Ou seja, se eu disser que as nádegas das mulatas são incomparavelmente mais bonitas do que as horrorosas nádegas das inglesas, tudo bem. Se eu disser que os magérrimos africanos são mais aptos do que os bem nutridos alemães para vencerem a maratona, isso é afirmação científica. Se eu disser que o caucasiano Cristiano Ronaldo não pedala com a elegância do negro Robinho, eu estou rendendo homenagem aos negros. Agora, se eu digo que não houve ainda mulher que escrevesse algo semelhante ao que escreveram Bach, Beethoven, Tchaikovsky, Mozart e tantos outros compositores de igual quilate eu serei enquadrado em alguma lei que pune o preconceito. Que preconceito ? Isso é um fato e um fato só pode ser desmentido por outros fatos. Não basta dizer que a mulher isto e a mulher aquilo. O fato é que não houve mulher que se igualasse a esses autores masculinos. Ponto final. O mais é repristinação do Santo Ofício.

O mesmo vale para a equiparação entre homens brancos, negros, amarelos e que outra cor tiverem. Transformar equiparação jurídica em igualdade fática é, quando menos, burrice.

Por falar em primatas, não é descabido lembrar que a ciência considera tanto o homem como o gorila, o orangotango, o chimpanzé e o bonobo integrantes de um mesmo grupo: os primatas. Graças ao mesmo doutor Watson, sabemos hoje que 98% do DNA dos chimpanzés são idênticos ao do primata superior, que se denomina homo sapiens. Ou seja, o que nos separa dos chimpanzés e dos bonobos, os primatas mais próximos de nós, são míseros 2%, número que estatisticamente é quase irrelevante. Segundo Frans de Waal, primatólogo respeitado mundialmente, há no comportamento dos chimpanzés e dos bonobos claros sinais de que certos comportamentos humanos não são originais. A prostituição, por exemplo, aparece entre os bonobos, pois não é raro ver-se uma fêmea oferecer-se sexualmente a um macho que esteja carregando alimento. Enquanto ele desfruta da oferta feita pela fêmea, ela simplesmente devora o alimento que era destinado a ele. Aliás, os bonobos se notabilizaram porque, ao contrário do que fazem os chimpanzés, não resolvem suas divergências na violência, mas por meio de jogos sexuais. Em média um bonobo participa de algum jogo sexual a cada duas horas, seja entre macho e fêmea, seja entre fêmea e fêmea ou macho e macho. Segundo Waal, o autor do Kama Sutra ficaria envergonhado com a criatividade dos bonobos, em matéria de jogos sexuais.
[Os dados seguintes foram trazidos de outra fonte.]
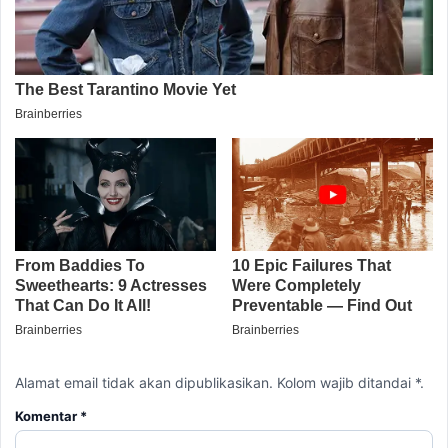
Alamat email tidak akan dipublikasikan. Kolom wajib ditandai *.
Komentar
*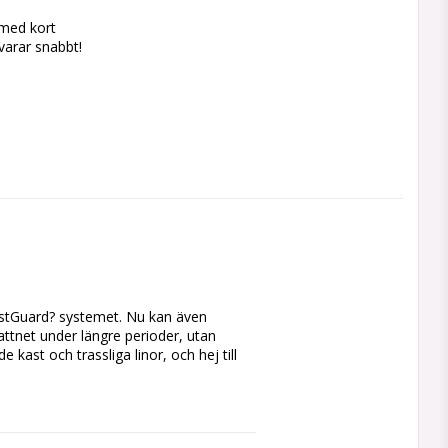
 med kort
svarar snabbt!
astGuard? systemet. Nu kan även 
attnet under längre perioder, utan 
 kast och trassliga linor, och hej till 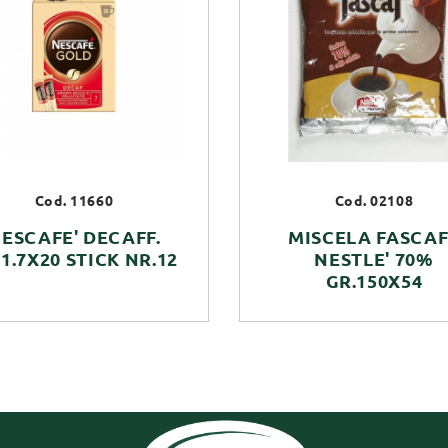
Cod. 11660
Cod. 02108
ESCAFE' DECAFF.
MISCELA FASCA
1.7X20 STICK NR.12
NESTLE' 70%
GR.150X54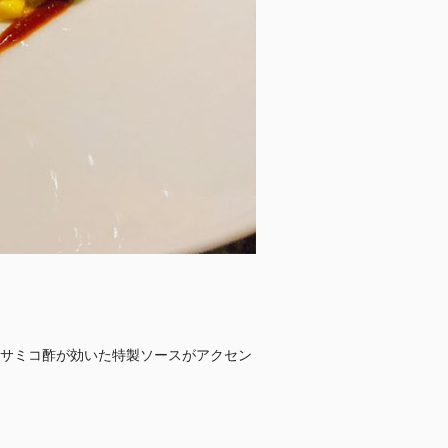
サミコ酢が効いた特製ソースがアクセン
Entre os chimpanzés, ao contrário, a liderança do grupo é imposta pela força. Entretanto, não está afastada a hipótese de algum macho inferior unir-se a outro, tal como fazem os políticos, para, juntos, destronarem o líder. Com a vitória surge a questão crucial: qual dos dois assumirá a liderança ? Se um deles o fizer, o primitivo chimpanzé alfa retornará com sua força e recuperará o posto. Logo, a solução é os vencedores dividirem as atividades próprias de um líder. Algo muito semelhante ao que fazem os nossos congressistas em suas concessões mútuas.

Dizer que um jogador africano de algum time francês ou inglês é mais parecido com um bonobo do que com um caucasiano será ofendê-lo ? Aqueles lábios enormes, aquele nariz achatado, as narinas grandes, os olhos negros e pequenos, próximos do nariz, alguém já viu um escandinavo com tais características ? Isso é de considerar-se ofensa ou constatação científica ?

Sabemos que ao longo do tempo sempre houve restrições à pesquisa científica, em atenção, por exemplo, à dignidade humana. Ou à anima nobile, como se costuma dizer.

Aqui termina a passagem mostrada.